La Première ministre danoise au Groenland pour afficher son soutien face aux ambitions américaines
La Première ministre danoise au Groenland pour afficher son soutien face aux ambitions américaines

La Première ministre danoise Mette Frederiksen s’est rendue vendredi au Groenland afin d’afficher le soutien de Copenhague à ce territoire arctique, au cœur de tensions diplomatiques après les déclarations du président américain Donald Trump sur une possible annexion.

À son arrivée à Nuuk, la capitale, Mette Frederiksen a été accueillie par le Premier ministre groenlandais Jens-Frederik Nielsen.
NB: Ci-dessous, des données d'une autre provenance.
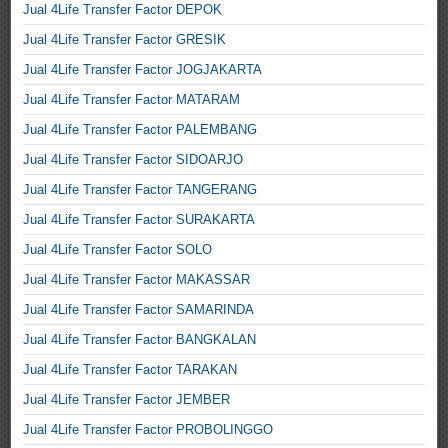
Jual 4Life Transfer Factor DEPOK
Jual 4Life Transfer Factor GRESIK
Jual 4Life Transfer Factor JOGJAKARTA
Jual 4Life Transfer Factor MATARAM
Jual 4Life Transfer Factor PALEMBANG
Jual 4Life Transfer Factor SIDOARJO
Jual 4Life Transfer Factor TANGERANG
Jual 4Life Transfer Factor SURAKARTA
Jual 4Life Transfer Factor SOLO
Jual 4Life Transfer Factor MAKASSAR
Jual 4Life Transfer Factor SAMARINDA
Jual 4Life Transfer Factor BANGKALAN
Jual 4Life Transfer Factor TARAKAN
Jual 4Life Transfer Factor JEMBER
Jual 4Life Transfer Factor PROBOLINGGO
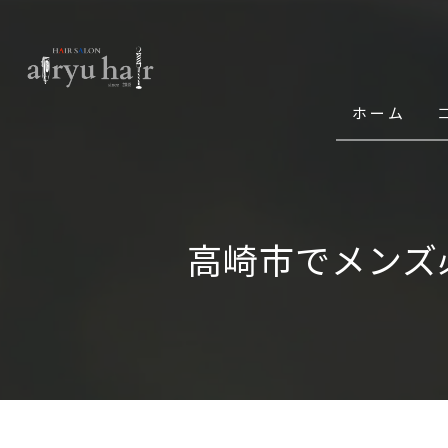
ホーム
高崎市でメンズ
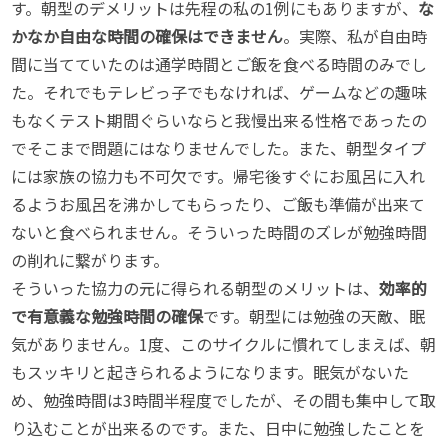
す。朝型のデメリットは先程の私の1例にもありますが、
な
かなか自由な時間の確保はできません
。実際、私が自由時
間に当てていたのは通学時間とご飯を食べる時間のみでし
た。それでもテレビっ子でもなければ、ゲームなどの趣味
もなくテスト期間ぐらいならと我慢出来る性格であったの
でそこまで問題にはなりませんでした。また、朝型タイプ
には家族の協力も不可欠です。帰宅後すぐにお風呂に入れ
るようお風呂を沸かしてもらったり、ご飯も準備が出来て
ないと食べられません。そういった時間のズレが勉強時間
の削れに繋がります。
そういった協力の元に得られる朝型のメリットは、
効率的
で有意義な勉強時間の確保
です。朝型には勉強の天敵、眠
気がありません。1度、このサイクルに慣れてしまえば、朝
もスッキリと起きられるようになります。眠気がないた
め、勉強時間は3時間半程度でしたが、その間も集中して取
り込むことが出来るのです。また、日中に勉強したことを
Les deux dirigeants ont souligné leur unité face à la crise, rappelant que le Groenland, territoire autonome du royaume du Danemark, n’était « ni à vendre ni négociable » sur le plan de la souveraineté, tout en se disant ouverts au dialogue sur la sécurité et le développement économique.

Cette visite intervient après un passage de la cheffe du gouvernement danois à Bruxelles, où elle a rencontré le secrétaire général de l’OTAN Mark Rutte. Les discussions ont porté sur le renforcement de la sécurité dans l’Arctique, une région stratégique où les alliés de l’Alliance atlantique cherchent à accroître leur présence face aux intérêts russes et chinois.

Les propos récents de Donald Trump, affirmant vouloir obtenir un accès total et permanent des États-Unis au Groenland, avaient ravivé les tensions transatlantiques. Washington dispose déjà d’un accès militaire important à l’île en vertu d’accords existants, même si sa présence s’est fortement réduite depuis la fin de la guerre froide.

Après une phase d’escalade marquée par des menaces de recours à la force et l’annonce de droits de douane contre des pays européens, la situation s’est partiellement apaisée ces derniers jours, Trump ayant renoncé publiquement à l’option militaire et suspendu les mesures tarifaires évoquées.

Le ministre danois des Affaires étrangères, Lars Løkke Rasmussen, a indiqué que des discussions avaient déjà eu lieu à Washington entre diplomates danois et américains afin de définir la suite du processus. Selon une source proche du dossier, de nouvelles négociations tripartites entre les États-Unis, le Danemark et le Groenland pourraient être organisées pour actualiser l’accord de 1951 encadrant la présence militaire américaine sur l’île.

Pour Copenhague, l’enjeu est désormais de désamorcer durablement les tensions tout en réaffirmant la souveraineté du Groenland et en renforçant la coopération sécuritaire dans l’Arctique.